Within the data below, copy each line where the string "Juni" is found.

Saved entries:
—————
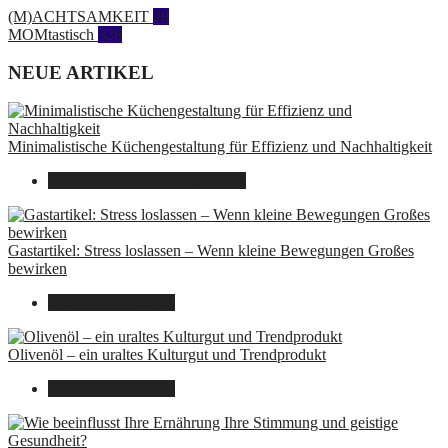
(M)ACHTSAMKEIT
28
MOMtastisch
328
NEUE ARTIKEL
Minimalistische Küchengestaltung für Effizienz und Nachhaltigkeit
23. Oktober 2025
14. Juni 2026
Gastartikel: Stress loslassen – Wenn kleine Bewegungen Großes
bewirken
26. September 2025
Olivenöl – ein uraltes Kulturgut und Trendprodukt
22. September 2025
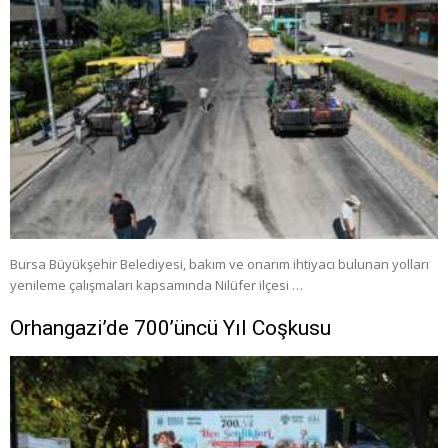
Bursa Büyükşehir Belediyesi, bakım ve onarım ihtiyacı bulunan yolları
yenileme çalışmaları kapsamında Nilüfer ilçesi …
Orhangazi’de 700’üncü Yıl Coşkusu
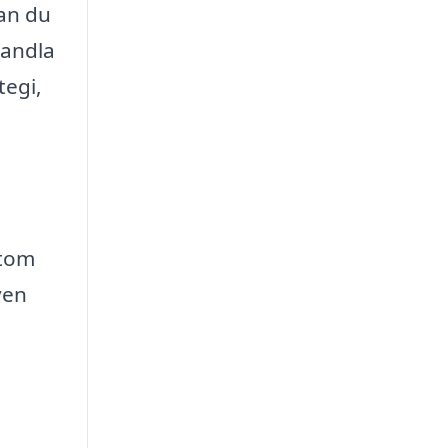
nan du
handla
tegi,
utom
ven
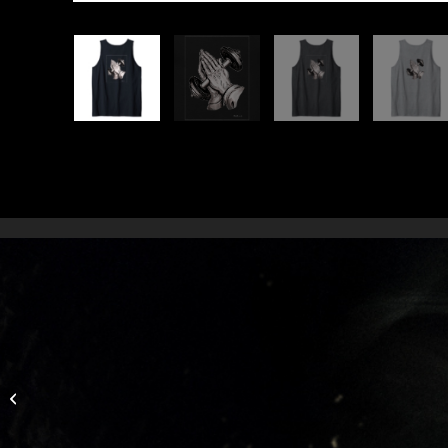
Armkraftevolution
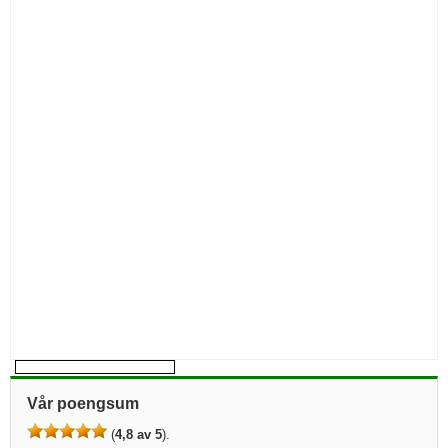
Vår poengsum
(
4,8 av 5
).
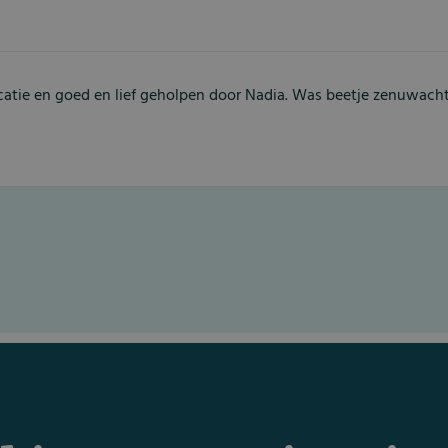
catie en goed en lief geholpen door Nadia. Was beetje zenuwachti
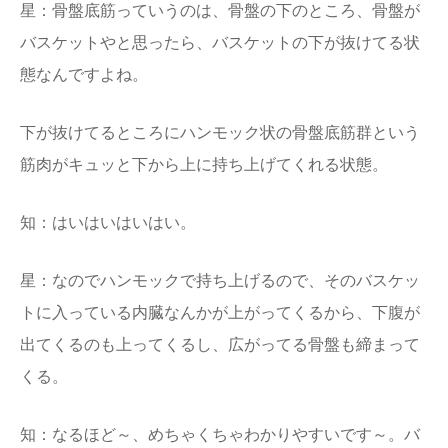
星：骨盤底筋っていうのは、骨盤の下のところ、骨盤が
バスケットやと思ったら、バスケットの下が抜けてる状
態なんですよね。
下が抜けてるところにハンモック状の骨盤底筋群という
筋肉がキュッと下から上に持ち上げてくれる状態。
知：はいはいはいはい。
星：なのでハンモックで持ち上げるので、そのバスケッ
トに入っている内臓なんかが上がってくるから、下腹が
出てくるのも上ってくるし、広がってる骨盤も締まって
くる。
知：なるほど～、めちゃくちゃわかりやすいです～。バ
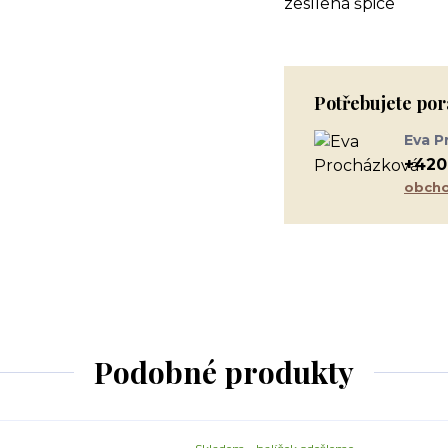
zesílená špice
Potřebujete por
Eva P
+420
obcho
Podobné produkty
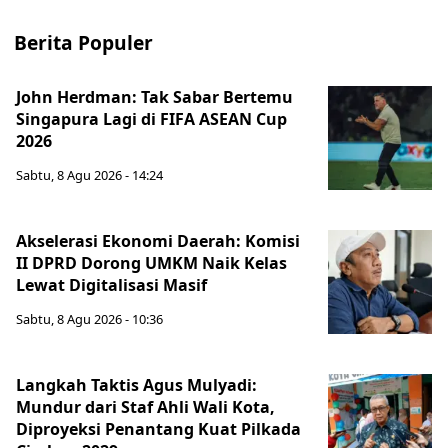
Berita Populer
John Herdman: Tak Sabar Bertemu
Singapura Lagi di FIFA ASEAN Cup
2026
Sabtu, 8 Agu 2026 - 14:24
Akselerasi Ekonomi Daerah: Komisi
II DPRD Dorong UMKM Naik Kelas
Lewat Digitalisasi Masif
Sabtu, 8 Agu 2026 - 10:36
Langkah Taktis Agus Mulyadi:
Mundur dari Staf Ahli Wali Kota,
Diproyeksi Penantang Kuat Pilkada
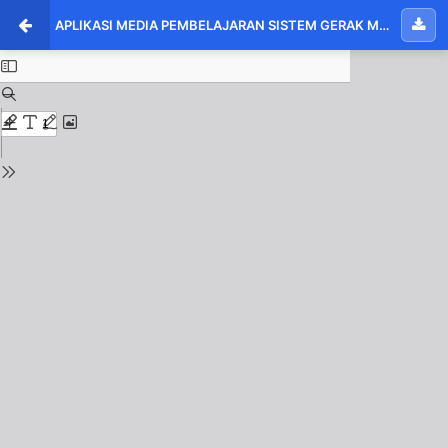
APLIKASI MEDIA PEMBELAJARAN SISTEM GERAK MANUSIA PADA PELAJARAN IPA TERPADU DI SMP PONDOK PESANTREN BABUSALAM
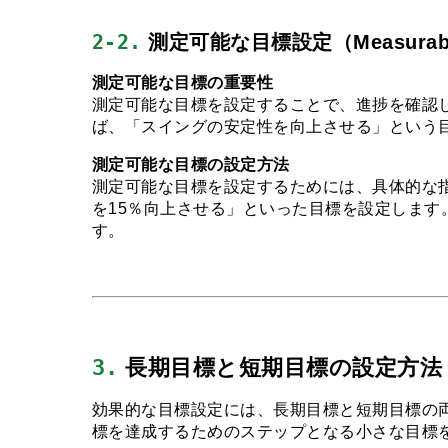
2-2.
 測定可能な目標設定（Measurab
測定可能な目標の重要性
測定可能な目標を設定することで、進捗を確認
ば、「スイングの安定性を向上させる」という
測定可能な目標の設定方法
測定可能な目標を設定するためには、具体的な
を15％向上させる」といった目標を設定しま
す。
3.
 長期目標と短期目標の設定方法
効果的な目標設定には、長期目標と短期目標の
標を達成するためのステップとなる小さな目標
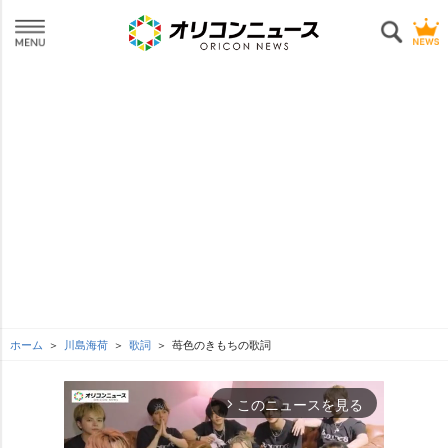
ホーム
川島海荷
歌詞
苺色のきもちの歌詞
このニュースを見る
arrow_forward_ios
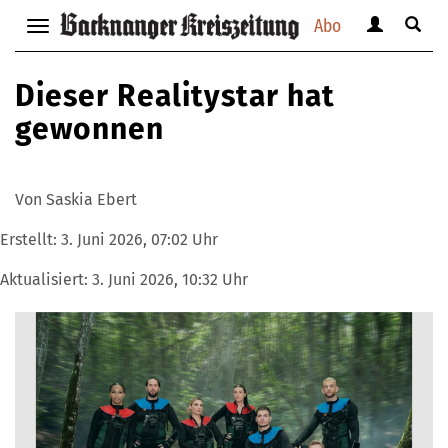
Abo
Benutzerm
Suche
Navigation
anzeigen
anzei
anzeigen
bzw.
bzw.
bzw.
Dieser Realitystar hat
verbergen
verbe
verbergen
gewonnen
Von Saskia Ebert
Erstellt:
3. Juni 2026, 07:02 Uhr
Aktualisiert:
3. Juni 2026, 10:32 Uhr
—————
▶ [Solution for this problem]
14. Juni 2026
3. Juni 2026, 07:02 Uhr
3. Juni 2026, 10:32 Uhr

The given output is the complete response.